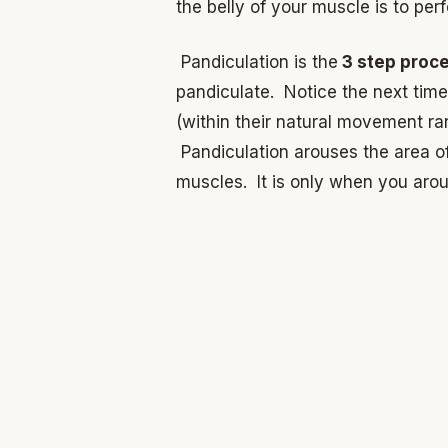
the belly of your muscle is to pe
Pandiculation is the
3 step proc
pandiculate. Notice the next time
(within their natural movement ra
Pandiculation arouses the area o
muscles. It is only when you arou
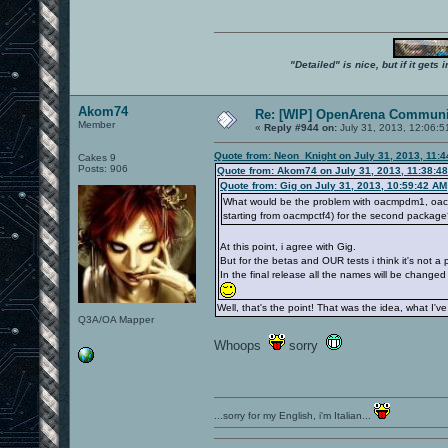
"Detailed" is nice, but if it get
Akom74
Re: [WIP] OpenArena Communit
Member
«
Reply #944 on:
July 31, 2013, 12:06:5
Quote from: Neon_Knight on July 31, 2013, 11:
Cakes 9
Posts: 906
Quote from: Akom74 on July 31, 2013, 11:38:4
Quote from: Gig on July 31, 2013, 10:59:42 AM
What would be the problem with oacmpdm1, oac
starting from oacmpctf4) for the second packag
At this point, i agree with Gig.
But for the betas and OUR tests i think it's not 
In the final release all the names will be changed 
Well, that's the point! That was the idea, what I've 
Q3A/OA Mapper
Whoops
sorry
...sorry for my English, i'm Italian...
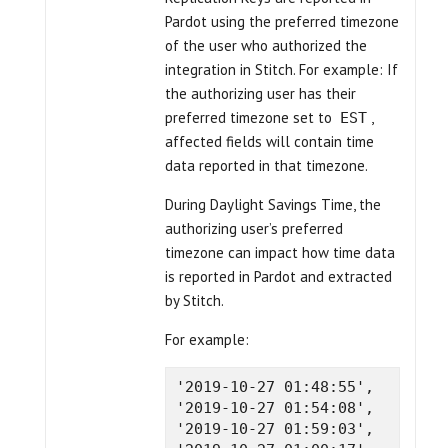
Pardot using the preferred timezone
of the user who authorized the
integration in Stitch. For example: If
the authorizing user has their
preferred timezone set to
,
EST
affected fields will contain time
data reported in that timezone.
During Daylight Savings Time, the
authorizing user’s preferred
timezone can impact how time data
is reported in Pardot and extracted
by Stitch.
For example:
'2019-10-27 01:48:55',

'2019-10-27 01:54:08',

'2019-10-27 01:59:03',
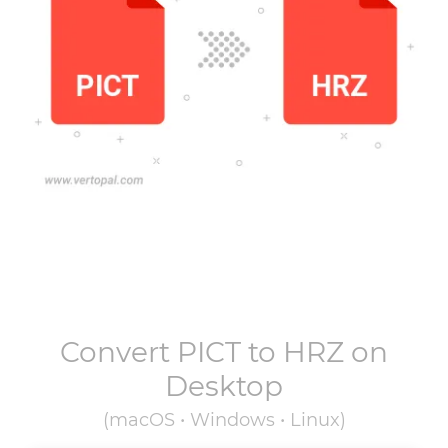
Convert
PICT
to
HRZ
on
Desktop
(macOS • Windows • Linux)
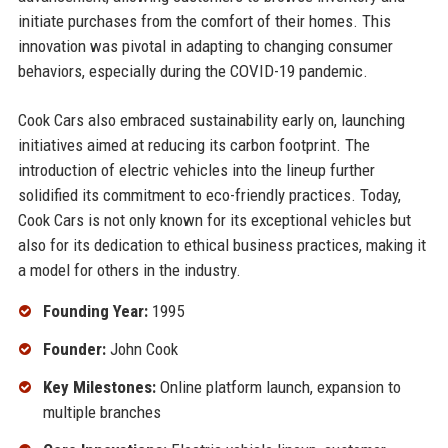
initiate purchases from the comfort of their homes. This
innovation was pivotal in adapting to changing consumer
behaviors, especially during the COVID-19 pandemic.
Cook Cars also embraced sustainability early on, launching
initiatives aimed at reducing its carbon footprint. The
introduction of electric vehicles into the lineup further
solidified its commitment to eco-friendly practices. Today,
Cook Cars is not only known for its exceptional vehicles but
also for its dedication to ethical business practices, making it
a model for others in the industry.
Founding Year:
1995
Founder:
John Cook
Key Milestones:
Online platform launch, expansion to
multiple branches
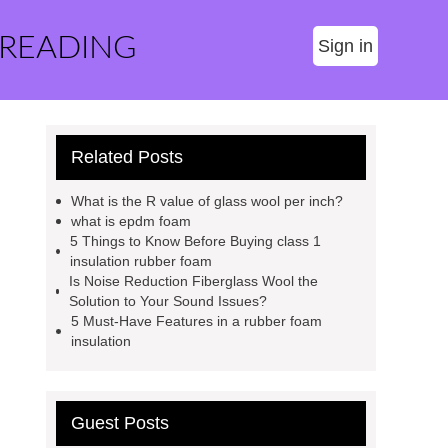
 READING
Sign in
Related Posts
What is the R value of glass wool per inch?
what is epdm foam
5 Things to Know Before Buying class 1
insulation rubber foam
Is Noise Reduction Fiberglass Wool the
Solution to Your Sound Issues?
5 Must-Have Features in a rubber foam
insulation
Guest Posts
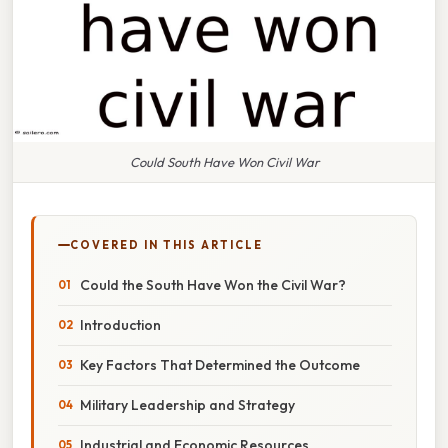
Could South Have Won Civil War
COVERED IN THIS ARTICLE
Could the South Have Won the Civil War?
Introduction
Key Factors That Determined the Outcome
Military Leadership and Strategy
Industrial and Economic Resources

- - -

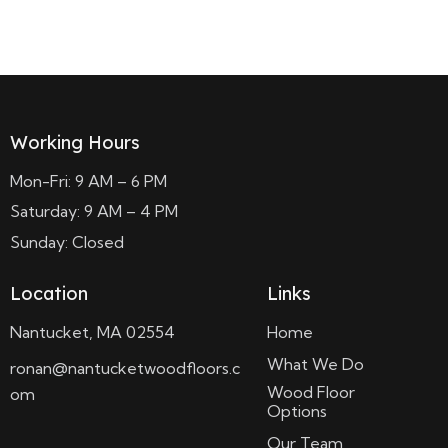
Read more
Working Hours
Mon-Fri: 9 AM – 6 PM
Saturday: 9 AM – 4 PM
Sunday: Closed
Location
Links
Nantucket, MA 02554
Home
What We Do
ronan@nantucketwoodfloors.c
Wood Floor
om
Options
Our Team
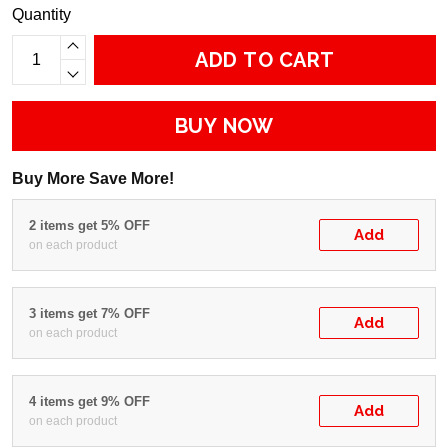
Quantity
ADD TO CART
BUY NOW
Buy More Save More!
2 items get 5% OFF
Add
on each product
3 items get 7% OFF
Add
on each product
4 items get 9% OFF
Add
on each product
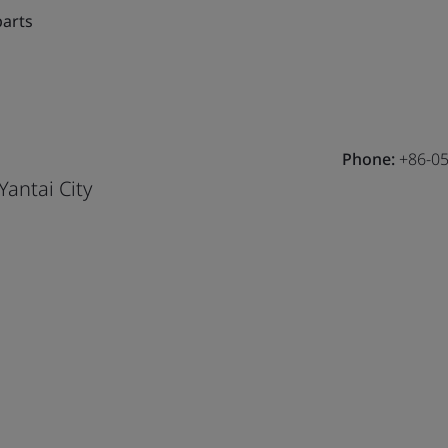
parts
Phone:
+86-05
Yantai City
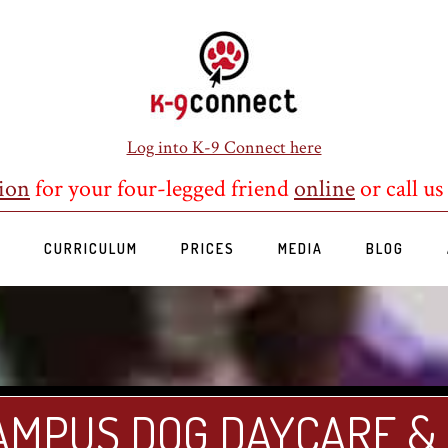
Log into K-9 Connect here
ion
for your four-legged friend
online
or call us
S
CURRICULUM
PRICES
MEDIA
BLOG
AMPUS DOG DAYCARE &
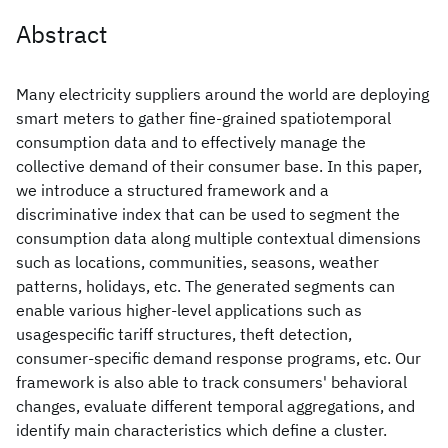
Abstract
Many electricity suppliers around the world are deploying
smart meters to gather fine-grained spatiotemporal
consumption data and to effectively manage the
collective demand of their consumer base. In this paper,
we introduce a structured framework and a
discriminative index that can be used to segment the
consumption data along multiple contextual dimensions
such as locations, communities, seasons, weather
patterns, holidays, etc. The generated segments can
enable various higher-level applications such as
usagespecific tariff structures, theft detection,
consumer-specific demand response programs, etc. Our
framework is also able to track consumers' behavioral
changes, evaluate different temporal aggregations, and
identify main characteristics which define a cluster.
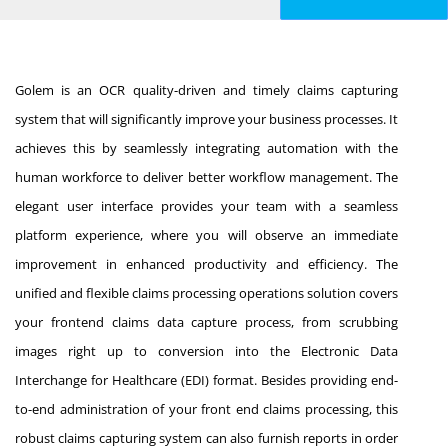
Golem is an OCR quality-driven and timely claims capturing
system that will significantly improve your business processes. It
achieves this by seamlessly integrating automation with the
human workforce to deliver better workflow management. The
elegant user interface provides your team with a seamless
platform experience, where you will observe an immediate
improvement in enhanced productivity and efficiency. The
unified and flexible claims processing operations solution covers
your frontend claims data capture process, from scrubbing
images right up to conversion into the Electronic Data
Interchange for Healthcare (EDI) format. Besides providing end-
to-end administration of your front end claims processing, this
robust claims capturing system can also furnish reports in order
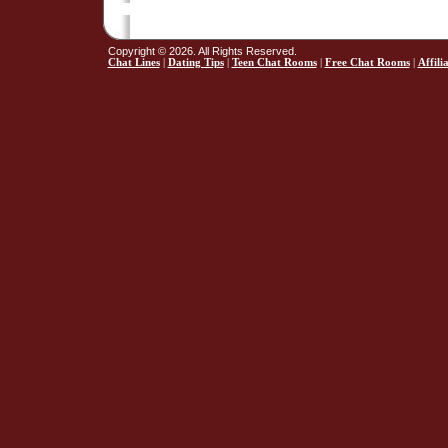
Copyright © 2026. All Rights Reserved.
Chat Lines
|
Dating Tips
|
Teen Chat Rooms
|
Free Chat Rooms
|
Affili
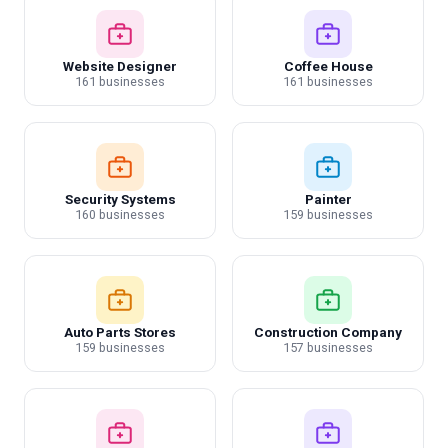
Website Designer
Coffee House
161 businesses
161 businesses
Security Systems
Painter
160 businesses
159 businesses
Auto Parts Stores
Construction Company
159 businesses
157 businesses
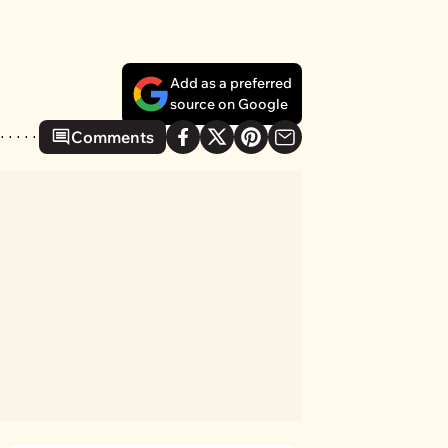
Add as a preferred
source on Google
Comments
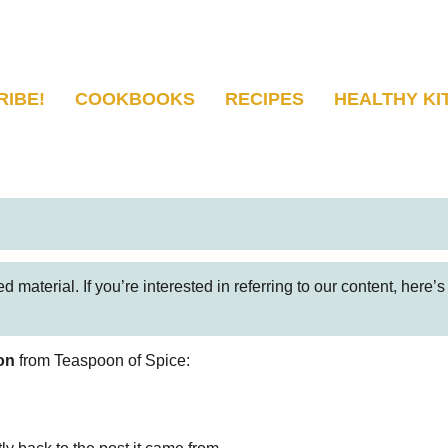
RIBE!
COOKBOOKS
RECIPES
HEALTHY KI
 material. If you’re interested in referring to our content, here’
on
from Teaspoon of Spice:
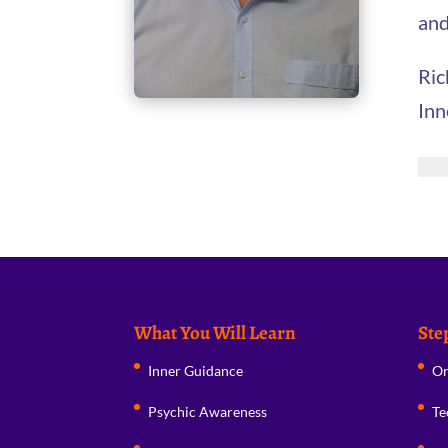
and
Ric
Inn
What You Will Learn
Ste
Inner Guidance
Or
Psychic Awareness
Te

- - -

> What the task asks: The answer must be the lines above from the one containing "English, i'm Italian..." through the one containing "Cook Cars is", reproduced exactly, with no pictures and nothing else.

> Answer to this problem:
...sorry for my English, i'm Italian...
Pardot using the preferred timezone
of the user who authorized the
integration in Stitch. For example: If
the authorizing user has their
preferred timezone set to
,
EST
affected fields will contain time
data reported in that timezone.
During Daylight Savings Time, the
authorizing user’s preferred
timezone can impact how time data
is reported in Pardot and extracted
by Stitch.
For example:
'2019-10-27 01:48:55',

'2019-10-27 01:54:08',

'2019-10-27 01:59:03',
Convert
PICT
to
HRZ
on
Desktop
(macOS • Windows • Linux)
initiate purchases from the comfort of their homes. This
innovation was pivotal in adapting to changing consumer
behaviors, especially during the COVID-19 pandemic.
Cook Cars also embraced sustainability early on, launching
initiatives aimed at reducing its carbon footprint. The
introduction of electric vehicles into the lineup further
solidified its commitment to eco-friendly practices. Today,
Cook Cars is not only known for its exceptional vehicles but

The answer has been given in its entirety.